▶ **What this task involves**
Only lines containing "scale" belong in the answer, each copied from the entries below.

Materials provided Start Marker

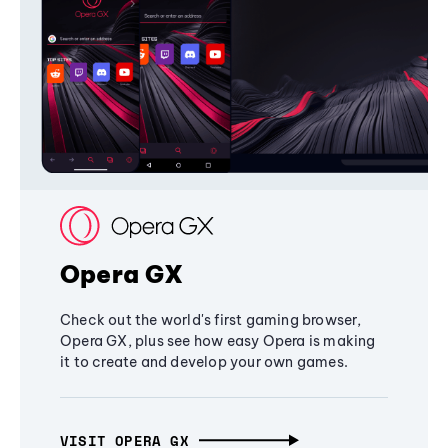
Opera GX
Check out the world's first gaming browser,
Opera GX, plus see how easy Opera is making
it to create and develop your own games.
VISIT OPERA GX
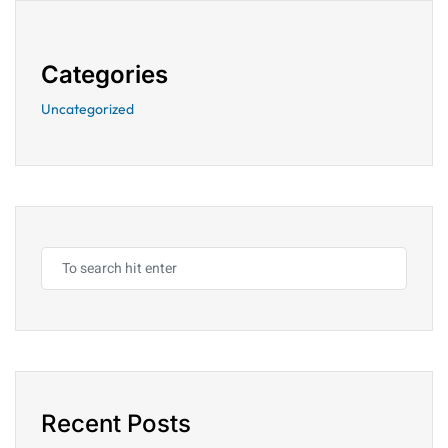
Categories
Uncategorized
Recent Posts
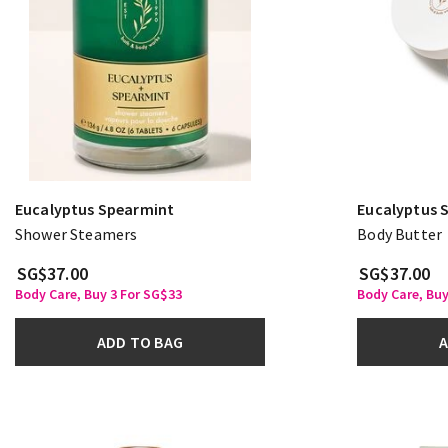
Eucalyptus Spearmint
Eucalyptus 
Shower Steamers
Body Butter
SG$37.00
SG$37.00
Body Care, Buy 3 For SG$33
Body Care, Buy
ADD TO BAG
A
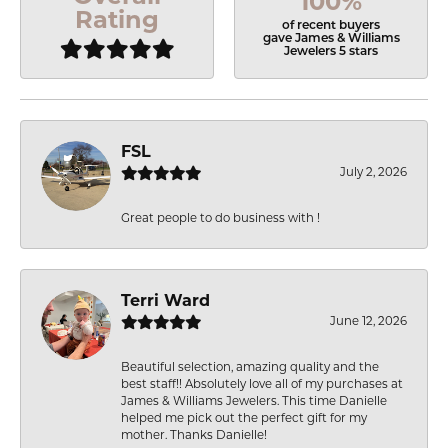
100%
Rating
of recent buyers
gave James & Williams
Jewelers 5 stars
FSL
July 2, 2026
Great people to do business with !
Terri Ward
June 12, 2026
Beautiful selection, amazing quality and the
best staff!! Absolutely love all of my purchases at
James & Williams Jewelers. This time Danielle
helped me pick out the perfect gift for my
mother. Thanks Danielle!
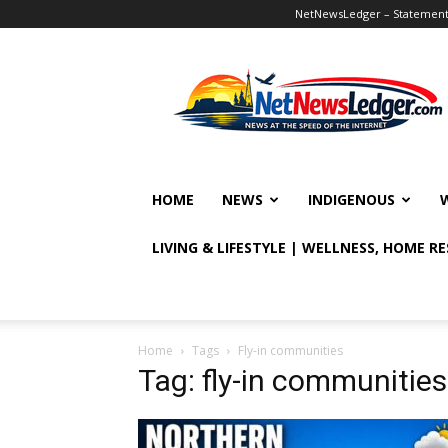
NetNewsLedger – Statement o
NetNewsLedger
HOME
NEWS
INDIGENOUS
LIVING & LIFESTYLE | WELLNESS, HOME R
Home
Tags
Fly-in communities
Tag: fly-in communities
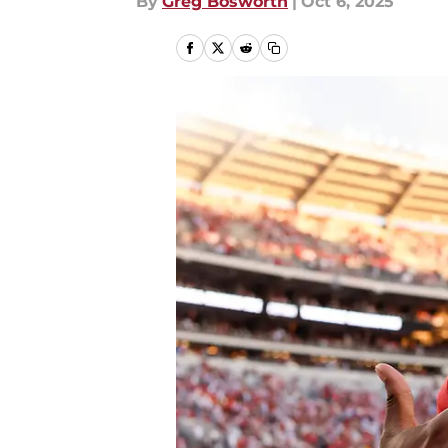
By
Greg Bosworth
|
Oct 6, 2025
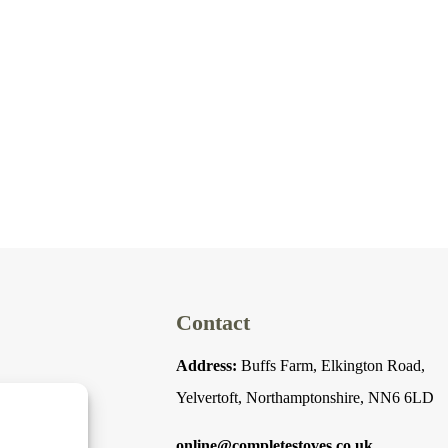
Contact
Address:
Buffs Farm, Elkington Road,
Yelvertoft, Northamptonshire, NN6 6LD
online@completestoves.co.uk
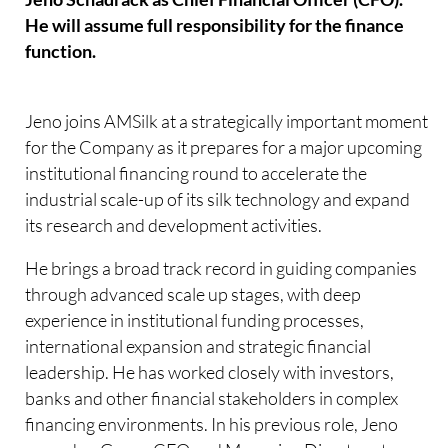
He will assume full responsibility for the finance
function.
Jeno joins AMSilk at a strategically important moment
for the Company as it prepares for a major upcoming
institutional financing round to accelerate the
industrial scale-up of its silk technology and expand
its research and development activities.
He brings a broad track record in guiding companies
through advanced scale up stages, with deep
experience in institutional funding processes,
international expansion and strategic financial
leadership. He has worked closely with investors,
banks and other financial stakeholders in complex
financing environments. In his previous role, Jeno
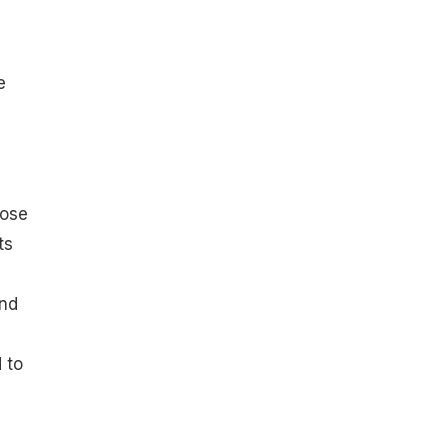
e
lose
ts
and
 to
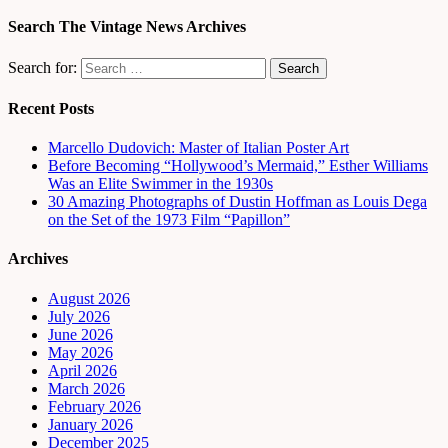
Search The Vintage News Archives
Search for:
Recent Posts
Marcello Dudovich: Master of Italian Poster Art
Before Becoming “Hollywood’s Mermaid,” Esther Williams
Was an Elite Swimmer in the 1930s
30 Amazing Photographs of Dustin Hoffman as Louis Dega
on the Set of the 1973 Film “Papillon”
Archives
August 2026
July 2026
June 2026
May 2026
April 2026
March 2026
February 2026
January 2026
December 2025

Materials provided End Marker

▶ **Answer to the exercise**
industrial scale-up of its silk technology and expand
through advanced scale up stages, with deep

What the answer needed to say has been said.